Introduction: ECLS is used frequently as a rescue therapy for patients with respiratory failure unresponsive to conventional modes of therapy. Several agents are common pediatric viral pathogens which can cause severe respiratory distress including obliterative bronchiolitis and necrotizing pneumonia. We report our experience with pneumonitis secondary to confirmed viral agents.

Methods: We reviewed our cases from May 1985 through December 1995. A total of 332 patients (excluding cardiac patients) had undergone ECLS and ten patients were diagnosed with viral pneumonia. Method of diagnosis included nasopharyngeal (9) and rectal swabs (1) and monoclonal antibody testing. Data obtained included age, weight, sex, method of diagnosis, duration of ECLS, length of hospitalization, oxygenation index, outcome and neurological status.

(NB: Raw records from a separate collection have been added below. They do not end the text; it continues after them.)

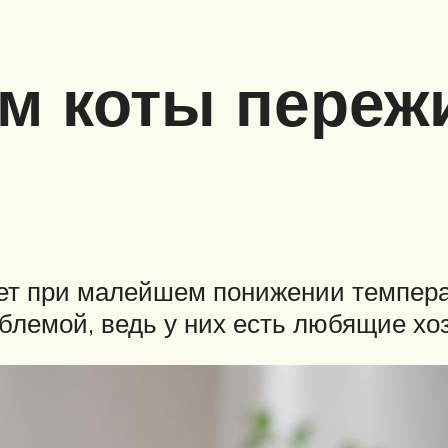
м коты переж
т при малейшем понижении температ
облемой, ведь у них есть любящие хо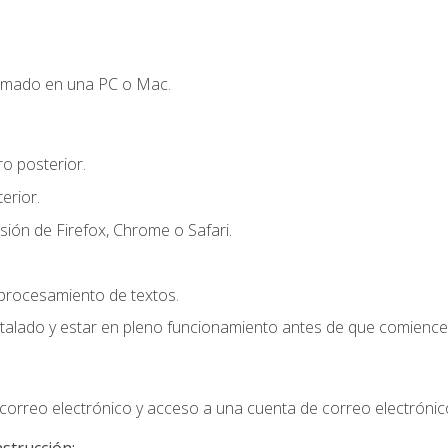
omado en una PC o Mac.
o posterior.
erior.
sión de Firefox, Chrome o Safari.
 procesamiento de textos.
stalado y estar en pleno funcionamiento antes de que comience 
orreo electrónico y acceso a una cuenta de correo electrónic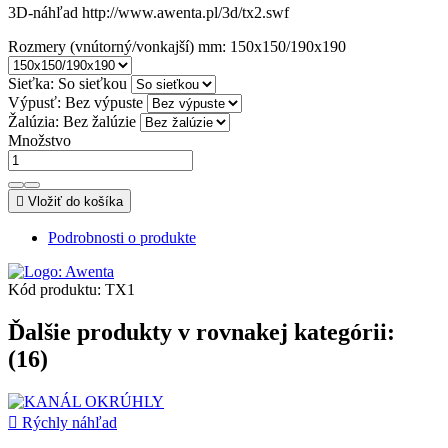
3D-náhľad http://www.awenta.pl/3d/tx2.swf
Rozmery (vnútorný/vonkajší) mm: 150x150/190x190
Sieťka: So sieťkou
Výpusť: Bez výpuste
Žalúzia: Bez žalúzie
Množstvo

Vložiť do košíka
Podrobnosti o produkte
Kód produktu:
TX1
Ďalšie produkty v rovnakej kategórii:
(16)

Rýchly náhľad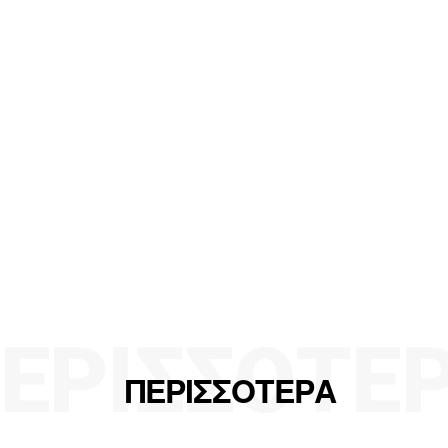
ΕΡΙΣΣΟΤΕ
ΠΕΡΙΣΣΟΤΕΡΑ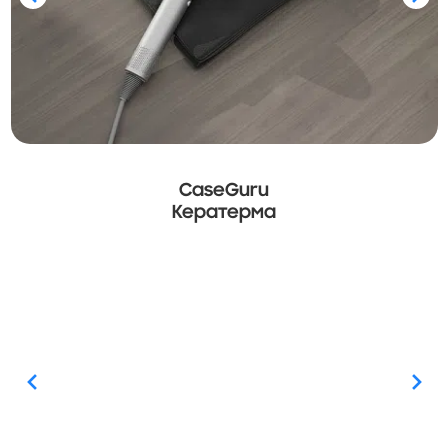
CaseGuru
Кератерма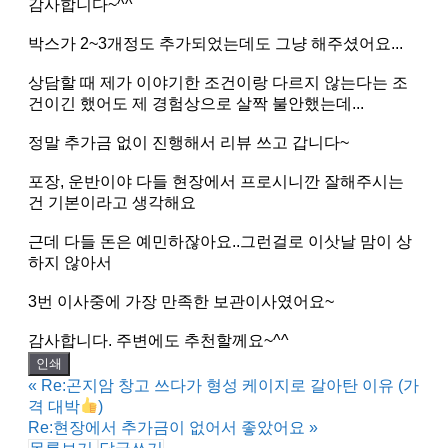
감사합니다~^^
박스가 2~3개정도 추가되었는데도 그냥 해주셨어요...
상담할 때 제가 이야기한 조건이랑 다르지 않는다는 조
건이긴 했어도 제 경험상으로 살짝 불안했는데...
정말 추가금 없이 진행해서 리뷰 쓰고 갑니다~
포장, 운반이야 다들 현장에서 프로시니깐 잘해주시는
건 기본이라고 생각해요
근데 다들 돈은 예민하잖아요..그런걸로 이삿날 맘이 상
하지 않아서
3번 이사중에 가장 만족한 보관이사였어요~
감사합니다. 주변에도 추천할께요~^^
인쇄
«
Re:곤지암 창고 쓰다가 형성 케이지로 갈아탄 이유 (가
격 대박
)
Re:현장에서 추가금이 없어서 좋았어요
»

Results: Diagnoses included: Parainfluenza type 2 (1); Adenovirus (2); Herpes simplex type 2 (2); Respiratory Syncytial Virus (RSV)(4); Enterovirus (1). Age ranged from 1 day to 120 days. Seven infants were male and three female.

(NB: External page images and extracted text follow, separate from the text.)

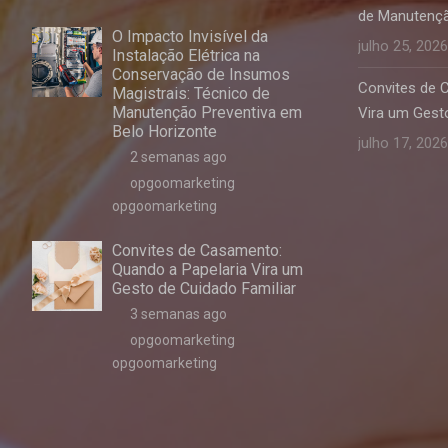
de Manutençã
O Impacto Invisível da
julho 25, 2026
Instalação Elétrica na
Conservação de Insumos
Convites de 
Magistrais: Técnico de
Manutenção Preventiva em
Vira um Gesto
Belo Horizonte
julho 17, 2026
2 semanas ago
opgoomarketing
opgoomarketing
Convites de Casamento:
Quando a Papelaria Vira um
Gesto de Cuidado Familiar
3 semanas ago
opgoomarketing
opgoomarketing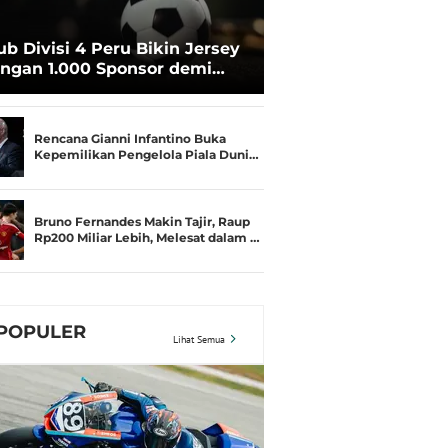
ub Divisi 4 Peru Bikin Jersey
ngan 1.000 Sponsor demi
rtahan Hidup
Rencana Gianni Infantino Buka
Kepemilikan Pengelola Piala Duni…
Bruno Fernandes Makin Tajir, Raup
Rp200 Miliar Lebih, Melesat dalam …
POPULER
Lihat Semua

Survival: Adenovirus (0); Parainfluenza (1); RSV (3); Herpes (1); Enterovirus (0). Table

Table 1

Conclusion: Only 3 out of 4 infants with RSV pneumonia survived. Neither of our patients with adenovirus survived and both infants developed multiple organ failure. Apart from the type of viral agent and the development of multi-organ failure, we were unable to identify any predictors of survival. Overall survival data corroborates the ELSO registry data which indicates that only 102 out of 200 (51%) of infants with viral pneumonia survive.